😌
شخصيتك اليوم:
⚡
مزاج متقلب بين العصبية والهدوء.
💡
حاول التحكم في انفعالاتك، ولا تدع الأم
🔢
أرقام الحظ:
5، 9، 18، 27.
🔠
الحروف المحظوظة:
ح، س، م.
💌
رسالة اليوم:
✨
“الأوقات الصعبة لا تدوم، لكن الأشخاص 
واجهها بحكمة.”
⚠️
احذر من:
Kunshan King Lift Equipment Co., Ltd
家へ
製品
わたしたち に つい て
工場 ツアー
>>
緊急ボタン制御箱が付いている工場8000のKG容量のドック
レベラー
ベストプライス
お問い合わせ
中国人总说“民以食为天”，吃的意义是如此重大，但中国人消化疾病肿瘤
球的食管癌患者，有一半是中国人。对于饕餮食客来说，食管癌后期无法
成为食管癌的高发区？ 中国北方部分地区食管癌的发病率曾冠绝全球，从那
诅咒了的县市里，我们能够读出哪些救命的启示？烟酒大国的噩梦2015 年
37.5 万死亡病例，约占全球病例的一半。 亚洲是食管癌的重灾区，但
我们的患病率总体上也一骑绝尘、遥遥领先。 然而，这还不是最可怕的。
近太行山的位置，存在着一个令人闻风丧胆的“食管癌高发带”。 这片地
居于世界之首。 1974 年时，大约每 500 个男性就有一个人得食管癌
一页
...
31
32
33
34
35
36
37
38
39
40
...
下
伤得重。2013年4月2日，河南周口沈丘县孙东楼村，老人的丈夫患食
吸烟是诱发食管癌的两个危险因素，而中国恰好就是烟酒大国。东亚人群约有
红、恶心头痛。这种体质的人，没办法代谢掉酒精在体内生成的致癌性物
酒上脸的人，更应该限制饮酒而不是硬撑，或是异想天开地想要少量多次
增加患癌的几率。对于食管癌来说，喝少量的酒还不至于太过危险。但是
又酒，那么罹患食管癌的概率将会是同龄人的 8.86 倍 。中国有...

* WORK TASK: Exact copies of every record are required, so retype them in full.

* PROBLEM SOLUTION:
😌
شخصيتك اليوم:
⚡
مزاج متقلب بين العصبية والهدوء.
💡
حاول التحكم في انفعالاتك، ولا تدع الأم
🔢
أرقام الحظ:
5، 9، 18، 27.
🔠
الحروف المحظوظة:
ح، س، م.
💌
رسالة اليوم:
✨
“الأوقات الصعبة لا تدوم، لكن الأشخاص 
واجهها بحكمة.”
⚠️
احذر من:
Kunshan King Lift Equipment Co., Ltd
家へ
製品
わたしたち に つい て
工場 ツアー
>>
緊急ボタン制御箱が付いている工場8000のKG容量のドック
レベラー
ベストプライス
お問い合わせ
中国人总说“民以食为天”，吃的意义是如此重大，但中国人消化疾病肿瘤
球的食管癌患者，有一半是中国人。对于饕餮食客来说，食管癌后期无法
成为食管癌的高发区？ 中国北方部分地区食管癌的发病率曾冠绝全球，从那
诅咒了的县市里，我们能够读出哪些救命的启示？烟酒大国的噩梦2015 年
37.5 万死亡病例，约占全球病例的一半。 亚洲是食管癌的重灾区，但
我们的患病率总体上也一骑绝尘、遥遥领先。 然而，这还不是最可怕的。
近太行山的位置，存在着一个令人闻风丧胆的“食管癌高发带”。 这片地
居于世界之首。 1974 年时，大约每 500 个男性就有一个人得食管癌
一页
...
31
32
33
34
35
36
37
38
39
40
...
下
伤得重。2013年4月2日，河南周口沈丘县孙东楼村，老人的丈夫患食
吸烟是诱发食管癌的两个危险因素，而中国恰好就是烟酒大国。东亚人群约有
红、恶心头痛。这种体质的人，没办法代谢掉酒精在体内生成的致癌性物
酒上脸的人，更应该限制饮酒而不是硬撑，或是异想天开地想要少量多次
增加患癌的几率。对于食管癌来说，喝少量的酒还不至于太过危险。但是
又酒，那么罹患食管癌的概率将会是同龄人的 8.86 倍 。中国有...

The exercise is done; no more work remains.